## Supplied entries
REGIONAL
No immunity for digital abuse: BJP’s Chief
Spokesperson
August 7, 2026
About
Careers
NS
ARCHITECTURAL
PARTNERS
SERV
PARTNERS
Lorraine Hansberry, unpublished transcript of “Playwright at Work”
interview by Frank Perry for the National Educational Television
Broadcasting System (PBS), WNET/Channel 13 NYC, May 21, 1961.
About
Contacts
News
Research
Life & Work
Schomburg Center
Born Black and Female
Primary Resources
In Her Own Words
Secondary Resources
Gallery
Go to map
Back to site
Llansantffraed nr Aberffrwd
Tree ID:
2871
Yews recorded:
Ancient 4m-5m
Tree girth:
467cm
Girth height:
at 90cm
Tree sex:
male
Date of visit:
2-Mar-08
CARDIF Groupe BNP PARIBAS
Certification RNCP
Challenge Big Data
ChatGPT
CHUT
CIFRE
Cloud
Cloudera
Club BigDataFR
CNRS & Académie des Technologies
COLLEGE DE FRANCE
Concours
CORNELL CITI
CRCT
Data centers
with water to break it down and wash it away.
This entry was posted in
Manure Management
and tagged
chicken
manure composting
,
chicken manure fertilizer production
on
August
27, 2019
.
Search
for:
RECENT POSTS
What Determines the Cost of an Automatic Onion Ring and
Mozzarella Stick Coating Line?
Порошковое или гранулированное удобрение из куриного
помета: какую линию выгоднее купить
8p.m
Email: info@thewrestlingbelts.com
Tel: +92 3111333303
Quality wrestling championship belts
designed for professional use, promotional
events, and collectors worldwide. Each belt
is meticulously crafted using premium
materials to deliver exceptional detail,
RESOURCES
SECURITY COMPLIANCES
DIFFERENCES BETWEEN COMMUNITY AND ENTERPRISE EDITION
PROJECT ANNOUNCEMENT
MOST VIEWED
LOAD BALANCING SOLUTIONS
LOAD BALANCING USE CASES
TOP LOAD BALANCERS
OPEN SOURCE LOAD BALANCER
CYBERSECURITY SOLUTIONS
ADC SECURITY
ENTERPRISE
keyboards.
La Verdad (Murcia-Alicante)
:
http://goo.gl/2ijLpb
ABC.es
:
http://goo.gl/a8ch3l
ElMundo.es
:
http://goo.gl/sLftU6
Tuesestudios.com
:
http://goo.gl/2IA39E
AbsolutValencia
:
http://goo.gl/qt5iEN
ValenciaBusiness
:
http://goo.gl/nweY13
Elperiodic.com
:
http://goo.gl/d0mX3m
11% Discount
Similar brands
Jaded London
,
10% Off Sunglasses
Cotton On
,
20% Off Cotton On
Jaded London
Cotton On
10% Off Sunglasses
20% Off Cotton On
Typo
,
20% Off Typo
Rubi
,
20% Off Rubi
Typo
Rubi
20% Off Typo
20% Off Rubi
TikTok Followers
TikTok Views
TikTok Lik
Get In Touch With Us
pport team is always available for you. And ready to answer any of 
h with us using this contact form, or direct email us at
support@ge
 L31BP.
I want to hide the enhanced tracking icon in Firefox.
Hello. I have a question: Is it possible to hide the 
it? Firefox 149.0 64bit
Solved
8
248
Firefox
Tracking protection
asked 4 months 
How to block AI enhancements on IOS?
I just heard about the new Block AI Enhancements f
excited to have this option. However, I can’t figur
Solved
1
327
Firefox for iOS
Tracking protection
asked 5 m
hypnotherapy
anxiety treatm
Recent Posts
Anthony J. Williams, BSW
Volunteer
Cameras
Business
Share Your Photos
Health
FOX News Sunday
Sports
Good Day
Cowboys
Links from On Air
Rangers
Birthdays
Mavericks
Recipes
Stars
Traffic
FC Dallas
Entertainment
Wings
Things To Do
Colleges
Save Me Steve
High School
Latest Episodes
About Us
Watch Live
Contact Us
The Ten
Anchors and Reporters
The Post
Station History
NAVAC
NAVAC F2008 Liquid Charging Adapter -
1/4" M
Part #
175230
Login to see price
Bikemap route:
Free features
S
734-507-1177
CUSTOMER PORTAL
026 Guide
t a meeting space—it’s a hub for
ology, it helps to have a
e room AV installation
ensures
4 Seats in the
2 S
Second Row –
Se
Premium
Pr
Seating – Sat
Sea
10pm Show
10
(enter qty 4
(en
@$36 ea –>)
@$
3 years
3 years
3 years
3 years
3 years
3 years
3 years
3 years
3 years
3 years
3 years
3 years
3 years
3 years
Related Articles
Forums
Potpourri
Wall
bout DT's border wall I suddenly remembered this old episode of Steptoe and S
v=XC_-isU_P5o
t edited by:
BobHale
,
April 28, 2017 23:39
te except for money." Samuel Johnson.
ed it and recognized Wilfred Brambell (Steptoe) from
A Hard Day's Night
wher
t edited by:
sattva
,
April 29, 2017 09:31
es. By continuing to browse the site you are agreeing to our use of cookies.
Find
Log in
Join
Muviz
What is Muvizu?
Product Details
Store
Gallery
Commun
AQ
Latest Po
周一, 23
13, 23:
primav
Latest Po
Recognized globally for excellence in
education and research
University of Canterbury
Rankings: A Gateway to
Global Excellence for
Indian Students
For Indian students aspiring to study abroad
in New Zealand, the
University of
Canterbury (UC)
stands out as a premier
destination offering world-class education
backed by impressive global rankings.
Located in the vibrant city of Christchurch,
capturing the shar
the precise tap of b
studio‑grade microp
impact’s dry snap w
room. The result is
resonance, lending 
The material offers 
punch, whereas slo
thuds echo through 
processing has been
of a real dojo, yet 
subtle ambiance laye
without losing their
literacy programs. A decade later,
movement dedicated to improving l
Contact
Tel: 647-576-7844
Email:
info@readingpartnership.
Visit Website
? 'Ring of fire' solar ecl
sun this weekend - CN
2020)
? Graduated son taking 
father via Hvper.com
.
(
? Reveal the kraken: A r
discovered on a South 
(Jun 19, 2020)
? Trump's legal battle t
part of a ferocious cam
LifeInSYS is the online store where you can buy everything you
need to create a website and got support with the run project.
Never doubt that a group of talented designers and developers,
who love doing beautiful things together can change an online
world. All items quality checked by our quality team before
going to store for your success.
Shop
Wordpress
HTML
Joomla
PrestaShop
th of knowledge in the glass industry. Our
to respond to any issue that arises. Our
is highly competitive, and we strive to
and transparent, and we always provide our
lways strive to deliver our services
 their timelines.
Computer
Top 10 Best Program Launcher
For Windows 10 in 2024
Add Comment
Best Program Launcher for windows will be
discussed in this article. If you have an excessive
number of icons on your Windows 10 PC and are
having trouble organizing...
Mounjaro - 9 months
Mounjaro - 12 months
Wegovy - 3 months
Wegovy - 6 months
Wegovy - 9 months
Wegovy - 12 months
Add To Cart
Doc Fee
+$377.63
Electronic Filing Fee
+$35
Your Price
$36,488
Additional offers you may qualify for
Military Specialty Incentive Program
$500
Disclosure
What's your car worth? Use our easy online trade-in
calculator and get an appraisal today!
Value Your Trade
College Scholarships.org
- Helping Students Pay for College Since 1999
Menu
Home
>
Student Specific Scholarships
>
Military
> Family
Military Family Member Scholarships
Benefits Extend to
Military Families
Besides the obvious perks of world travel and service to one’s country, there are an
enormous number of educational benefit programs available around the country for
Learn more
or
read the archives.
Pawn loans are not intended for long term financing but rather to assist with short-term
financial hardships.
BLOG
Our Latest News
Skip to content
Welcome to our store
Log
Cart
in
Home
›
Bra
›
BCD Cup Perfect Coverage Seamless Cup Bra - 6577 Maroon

## What you are asked to do
If a line in the listing holds the word "TikTok", list that line.

## Finished exercise
TikTok Followers
TikTok Views
TikTok Lik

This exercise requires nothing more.